→ Brief
Go through the entries and transcribe each one exactly, dropping the pictures.

→ Records supplied
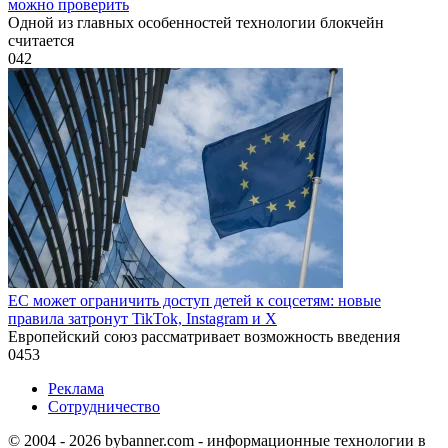
можно проверить
Одной из главных особенностей технологии блокчейн
считается
0
42
ЕС может ограничить доступ детей к соцсетям: новые
правила затронут TikTok, Instagram и X
Европейский союз рассматривает возможность введения
0
453
Реклама
Сотрудничество
© 2004 - 2026 bybanner.com - информационные технологии в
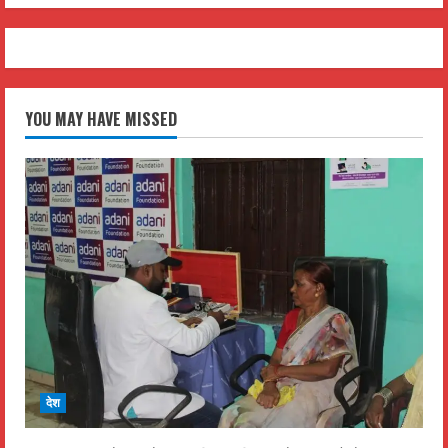
YOU MAY HAVE MISSED
देश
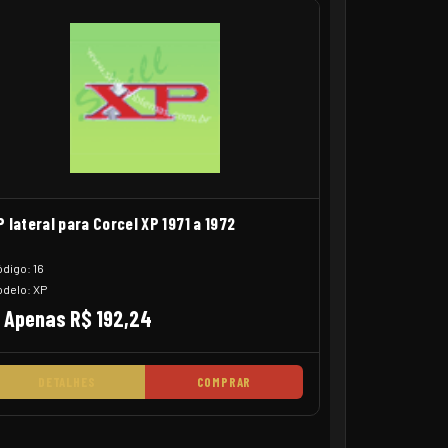
P lateral para Corcel XP 1971 a 1972
digo: 16
delo: XP
Apenas R$ 192,24
DETALHES
COMPRAR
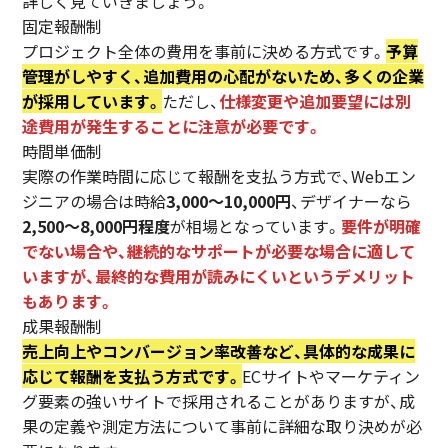
詳しく見ていきましょう。
固定報酬制
プロジェクト全体の費用を事前に決める方式です。
予算
管理がしやすく、追加費用の心配がないため、多くの企業
が採用しています。
ただし、
仕様変更や追加要望には別
途費用が発生することに注意が必要です。
時間単価制
実際の作業時間に応じて報酬を支払う方式で、Webエン
ジニアの場合は時給
3,000〜10,000円
、デザイナーなら
2,500〜8,000円程度
が相場となっています。
要件が明確
でない場合や、継続的なサポートが必要な場合に適して
いますが、最終的な費用が読みにくいというデメリット
もあります。
成果報酬制
売上向上やコンバージョン率改善など、具体的な成果に
応じて報酬を支払う方式です。
ECサイトやマーケティン
グ要素の強いサイトで採用されることがありますが、成
果の定義や測定方法について事前に詳細な取り決めが必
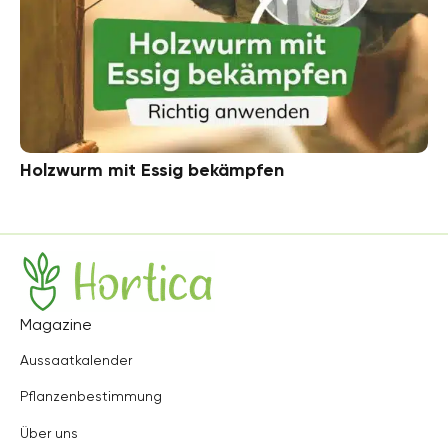
Holzwurm mit Essig bekämpfen
Hortica
Magazine
Aussaatkalender
Pflanzenbestimmung
Über uns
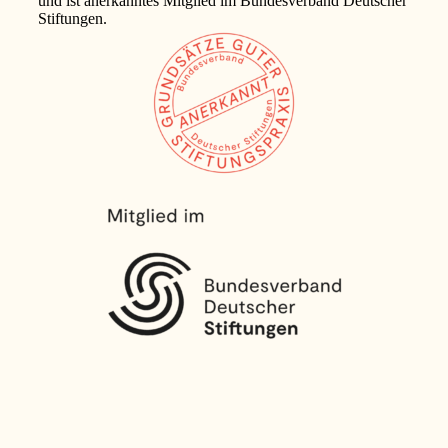
und ist anerkanntes Mitglied im Bundesverband Deutscher
Stiftungen.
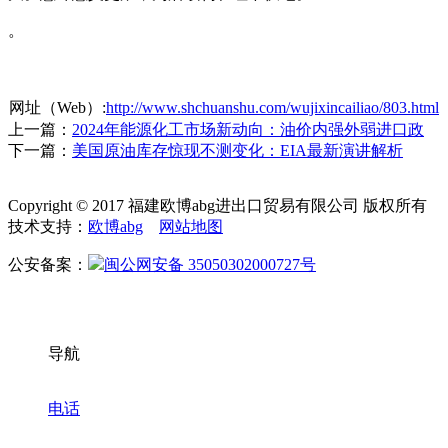
。
网址（Web）:
http://www.shchuanshu.com/wujixincailiao/803.html
上一篇：
2024年能源化工市场新动向：油价内强外弱进口政
下一篇：
美国原油库存惊现不测变化：EIA最新演讲解析
Copyright © 2017 福建欧博abg进出口贸易有限公司 版权所有
技术支持：
欧博abg
网站地图
公安备案：
闽公网安备 35050302000727号
导航
电话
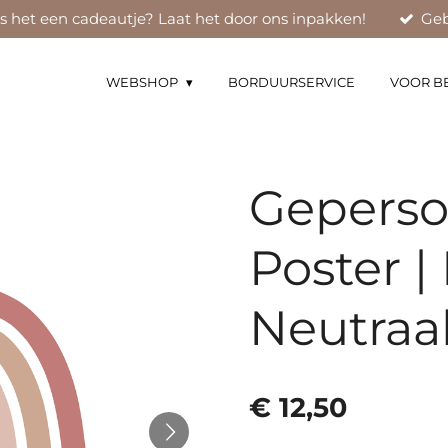
Is het een cadeautje? Laat het door ons inpakken!
Geb
WEBSHOP
BORDUURSERVICE
VOOR B
Geperso
Poster 
Neutraa
€ 12,50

→ Written answer
можно проверить
Одной из главных особенностей технологии блокчейн
считается
0
42
ЕС может ограничить доступ детей к соцсетям: новые
правила затронут TikTok, Instagram и X
Европейский союз рассматривает возможность введения
0
453
Реклама
Сотрудничество
© 2004 - 2026 bybanner.com - информационные технологии в
YOU MAY HAVE MISSED
देश
P lateral para Corcel XP 1971 a 1972
digo: 16
delo: XP
Apenas R$ 192,24
DETALHES
COMPRAR
詳しく見ていきましょう。
固定報酬制
プロジェクト全体の費用を事前に決める方式です。
予算
管理がしやすく、追加費用の心配がないため、多くの企業
が採用しています。
ただし、
仕様変更や追加要望には別
途費用が発生することに注意が必要です。
時間単価制
実際の作業時間に応じて報酬を支払う方式で、Webエン
ジニアの場合は時給
3,000〜10,000円
、デザイナーなら
2,500〜8,000円程度
が相場となっています。
要件が明確
でない場合や、継続的なサポートが必要な場合に適して
いますが、最終的な費用が読みにくいというデメリット
もあります。
成果報酬制
売上向上やコンバージョン率改善など、具体的な成果に
応じて報酬を支払う方式です。
ECサイトやマーケティン
グ要素の強いサイトで採用されることがありますが、成
果の定義や測定方法について事前に詳細な取り決めが必
Holzwurm mit Essig bekämpfen
Hortica
Magazine
Aussaatkalender
Pflanzenbestimmung
Über uns
und ist anerkanntes Mitglied im Bundesverband Deutscher
Stiftungen.
。
网址（Web）:
http://www.shchuanshu.com/wujixincailiao/803.html
上一篇：
2024年能源化工市场新动向：油价内强外弱进口政
下一篇：
美国原油库存惊现不测变化：EIA最新演讲解析
Copyright © 2017 福建欧博abg进出口贸易有限公司 版权所有
技术支持：
欧博abg
网站地图
公安备案：
闽公网安备 35050302000727号
导航
电话
Is het een cadeautje? Laat het door ons inpakken!
Geb
WEBSHOP
BORDUURSERVICE
VOOR B
Geperso
Poster 
Neutraa
€ 12,50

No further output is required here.